The demoniac pleaded that Jesus not send the legion of spirits infesting him out of the country. To emphasise the horror of the Roman power to Jewish sensitivities, Mark had the spirits entreat Jesus to allow them to enter instead into a herd of pigs. Jews instinctively detested pigs, and to eat pig meat was to betray one’s Jewishness. 

There followed then a series of words that had their general meanings, but also carried particular military overtones:

  • the word translated herd was used also for a “company” of legionaries
  • to give permission meant in military parlance “to dismiss"
  • the rush down the steep bank was used also to describe a “charge” by soldiers
  • and the number thousand was a significant proportion of the number of soldiers comprising a “legion”.
  • Mark left no doubt that he saw the demonic possession of the world in terms of its Roman socio-military oppression.

Stronger than Imperialistic Militarism

Mark’s reference to the demise of the evil spirits “drowned in the lake” carried echoes of the destruction of the armies of Pharaoh in the Red Sea, and the triumph of the Israelites liberated from Egypt. The Roman occupying power was simply another embodiment of the same militaristic imperialism that would eventually crumble before the liberating power of God.

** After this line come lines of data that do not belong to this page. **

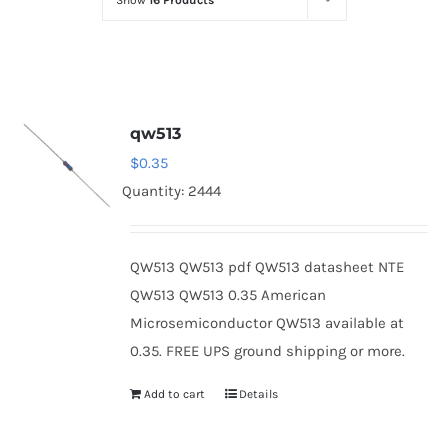
Show
16 Products
Optoelectronics
Transistors
qw513
Thyristors
$
0.35
Quantity: 2444
Contact Us
QW513 QW513 pdf QW513 datasheet NTE
QW513 QW513 0.35 American
Microsemiconductor QW513 available at
0.35. FREE UPS ground shipping or more.
Add to cart
Details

The Book of Exodus contained the victory song of Moses:

... “I will sing to the Lord, for he has triumphed gloriously;
horse and rider he has thrown into the sea.
The Lord is my strength and my might,
and he has become my salvation... (Exodus 15:1-2)
 
“Pharaoh’s chariots and his army he cast into the sea;
his picked officers were sunk in the Red Sea.
The floods covered them;
they went down into the depths like a stone...” (Exodus 15:4-5)

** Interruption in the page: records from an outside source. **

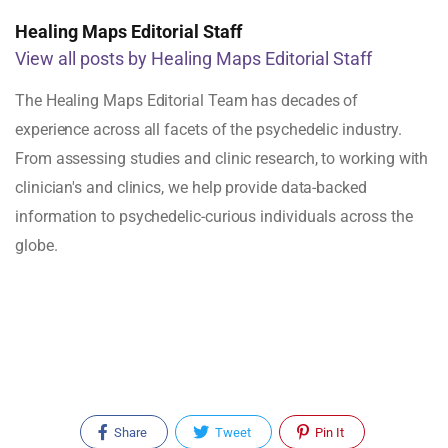
Healing Maps Editorial Staff
View all posts by Healing Maps Editorial Staff
The Healing Maps Editorial Team has decades of
experience across all facets of the psychedelic industry.
From assessing studies and clinic research, to working with
clinician's and clinics, we help provide data-backed
information to psychedelic-curious individuals across the
globe.
Share
Tweet
Pin It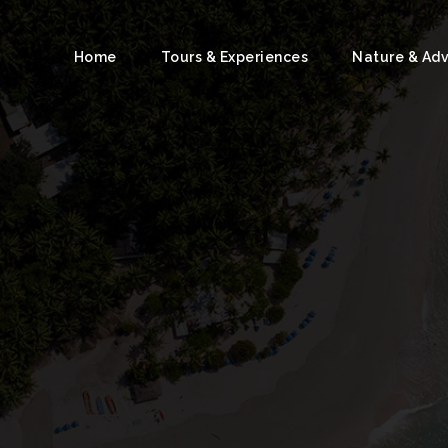
Home
Tours & Experiences
Nature & Ad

In Mark’s mind Jesus was beginning a process that would culminate in the conversion of the Gentiles and their incorporation into the Christian community, even if the process, at least in the Markan community, meant pain, panic, storm and gradual clarification and depthing of faith.

14 The ones feeding them fled off
and spread the news in the town and the farms.
People went to see what had happened.
15 They came to Jesus,
and saw the man who had been home to the legion
sitting down clothed and sane,
and they were frightened.
16 Those who had seen it all
told them what had happened to the possessed man
and about the pigs.
17 They pleaded with him to leave their district.

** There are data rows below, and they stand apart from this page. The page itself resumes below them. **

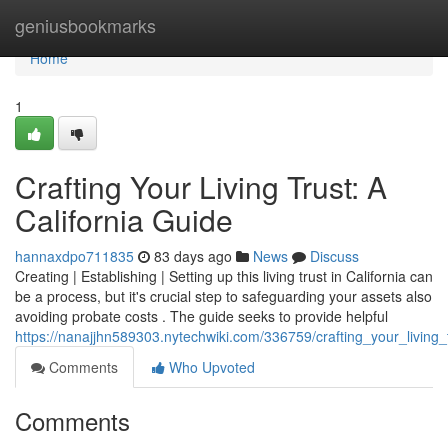
Home
geniusbookmarks
Home
1
Crafting Your Living Trust: A
California Guide
hannaxdpo711835
83 days ago
News
Discuss
Creating | Establishing | Setting up this living trust in California can
be a process, but it's crucial step to safeguarding your assets also
avoiding probate costs . The guide seeks to provide helpful
https://nanajjhn589303.nytechwiki.com/336759/crafting_your_living_
Comments
Who Upvoted
Comments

The local response to the liberation of the demoniac was fear, a response not unfamiliar to the disciples.

Mark had mentioned that the demoniac before his exorcism was accustomed to bruising himself with stones: he was party to his own destruction. He now made it clear that the demoniac’s problem was also the people’s problem. They begged Jesus to leave their district, either because they were willingly complicit in their own oppression and exploitation, preferring the familiar to the unknown, or because they feared the brutal reprisal of the occupying power.

18 As he was getting into the boat,
the man who had been possessed begged to be with him.
19 He did not allow it,
but said to him, “Go back home to your own people
and tell them what the Lord did
and how he showed you mercy.”
20 He went off and started proclaiming throughout the Decapolis
what Jesus had done for him; ...

Perhaps surprisingly the former demoniac asked to become a disciple. In Jesus’ own time such a request from a pagan was premature. But Mark made it clear that Jesus did not rudely rebuff the man. He invited him to be an apostle to his own people, though without support and without further deepening of his faith. He invited him to reflect on his experience and to see that his message was to be one of God’s mercy, an exercise of power on Jesus’ part, certainly, but the power of Jesus’ own integrity and inner freedom. The man was true to his resolve, and spread the reputation of Jesus around the Decapolis.

…and everyone was amazed.

Mark concluded the episode with a comment on the reaction of the non-Jewish crowds. Though he used a different word, he noted their reaction as one of amazement, as he had noted the response of the crowds who had witnessed Jesus’ initial exorcism in the Jewish synagogue. Whilst it spoke of puzzlement and extravagance, it did not necessarily refer to a questioning that led eventually to faith.